Their frequent groan-worthiness only adds to the appeal.
“A lot of puns are really terrible,” Dr McInnis says.
“It’s a bit like the jokes you get in Christmas crackers that are notoriously bad, and part of that is a communal bonding thing, you know. You hear a really bad joke, everyone collectively groans … it’s a bonding exercise.”
YOU KNOW WHAT REALLY BUGS ME? INSECT PUNS.
Shakespeare’s plays are littered with wordplay.

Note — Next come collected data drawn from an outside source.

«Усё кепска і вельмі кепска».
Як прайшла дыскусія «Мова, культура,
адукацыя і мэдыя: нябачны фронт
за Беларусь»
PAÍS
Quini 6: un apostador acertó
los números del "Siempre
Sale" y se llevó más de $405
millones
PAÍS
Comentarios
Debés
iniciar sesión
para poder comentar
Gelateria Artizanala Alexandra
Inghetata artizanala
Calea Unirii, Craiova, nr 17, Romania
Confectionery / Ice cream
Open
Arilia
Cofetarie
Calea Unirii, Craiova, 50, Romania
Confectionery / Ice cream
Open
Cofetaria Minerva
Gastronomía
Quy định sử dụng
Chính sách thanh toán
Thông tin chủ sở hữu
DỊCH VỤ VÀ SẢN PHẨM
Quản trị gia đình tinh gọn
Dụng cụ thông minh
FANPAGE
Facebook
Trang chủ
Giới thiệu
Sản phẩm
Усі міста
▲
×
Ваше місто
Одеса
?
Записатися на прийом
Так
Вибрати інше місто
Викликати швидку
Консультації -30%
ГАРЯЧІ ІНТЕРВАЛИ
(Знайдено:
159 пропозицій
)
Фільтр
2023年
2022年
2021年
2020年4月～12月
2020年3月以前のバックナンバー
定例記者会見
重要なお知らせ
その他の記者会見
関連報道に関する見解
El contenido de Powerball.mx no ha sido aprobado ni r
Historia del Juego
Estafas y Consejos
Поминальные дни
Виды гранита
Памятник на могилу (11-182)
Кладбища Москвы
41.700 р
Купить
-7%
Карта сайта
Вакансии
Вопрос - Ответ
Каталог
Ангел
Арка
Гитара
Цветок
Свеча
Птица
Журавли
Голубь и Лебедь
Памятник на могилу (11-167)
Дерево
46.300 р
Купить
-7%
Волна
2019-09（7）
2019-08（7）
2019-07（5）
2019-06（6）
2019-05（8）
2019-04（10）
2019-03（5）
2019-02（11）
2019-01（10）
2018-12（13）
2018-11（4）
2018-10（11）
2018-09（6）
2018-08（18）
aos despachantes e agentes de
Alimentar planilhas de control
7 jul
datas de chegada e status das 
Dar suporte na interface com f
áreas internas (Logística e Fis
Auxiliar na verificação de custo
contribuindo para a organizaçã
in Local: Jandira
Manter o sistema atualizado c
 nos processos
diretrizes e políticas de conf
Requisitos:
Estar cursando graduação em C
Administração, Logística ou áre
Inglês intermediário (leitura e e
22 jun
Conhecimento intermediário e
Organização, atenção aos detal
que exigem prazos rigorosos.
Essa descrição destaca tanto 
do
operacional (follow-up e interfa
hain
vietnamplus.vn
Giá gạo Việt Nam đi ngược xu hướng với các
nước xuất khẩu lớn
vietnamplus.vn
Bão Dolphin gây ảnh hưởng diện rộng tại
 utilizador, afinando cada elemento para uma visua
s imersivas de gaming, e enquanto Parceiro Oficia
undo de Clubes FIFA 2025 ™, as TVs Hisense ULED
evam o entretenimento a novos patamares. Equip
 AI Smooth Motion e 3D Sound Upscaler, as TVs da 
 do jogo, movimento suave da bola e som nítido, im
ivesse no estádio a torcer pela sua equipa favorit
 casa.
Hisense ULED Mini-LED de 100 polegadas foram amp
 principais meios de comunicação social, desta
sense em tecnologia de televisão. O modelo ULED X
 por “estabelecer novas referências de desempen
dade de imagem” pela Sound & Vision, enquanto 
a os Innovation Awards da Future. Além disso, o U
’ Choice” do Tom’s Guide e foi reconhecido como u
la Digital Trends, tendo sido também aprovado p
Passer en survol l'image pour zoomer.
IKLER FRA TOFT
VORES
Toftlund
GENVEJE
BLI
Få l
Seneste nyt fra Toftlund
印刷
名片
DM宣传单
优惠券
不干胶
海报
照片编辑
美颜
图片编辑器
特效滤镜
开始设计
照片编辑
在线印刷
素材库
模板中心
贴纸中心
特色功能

He regularly used puns as a source for humour, to reveal themes and aspects of the plot, and to bond an audience in shared recognition.
“Part of the joy of going to Shakespeare’s plays is that he just runs riot with language,” Dr McInnis says.
A classic example is the apparently simple title Much Ado About Nothing, which is actually a triple pun.
“It can mean literally ‘nothing’, in a Seinfeld-esque ‘play about nothing’ kind of way,” says Dr McInnis. “But ‘nothing’ can also be pronounced with an Elizabethan accent such that it means ‘noting’. There’s a lot of observation going on in that play, and you already have a clue that the voyeuristic aspect is important.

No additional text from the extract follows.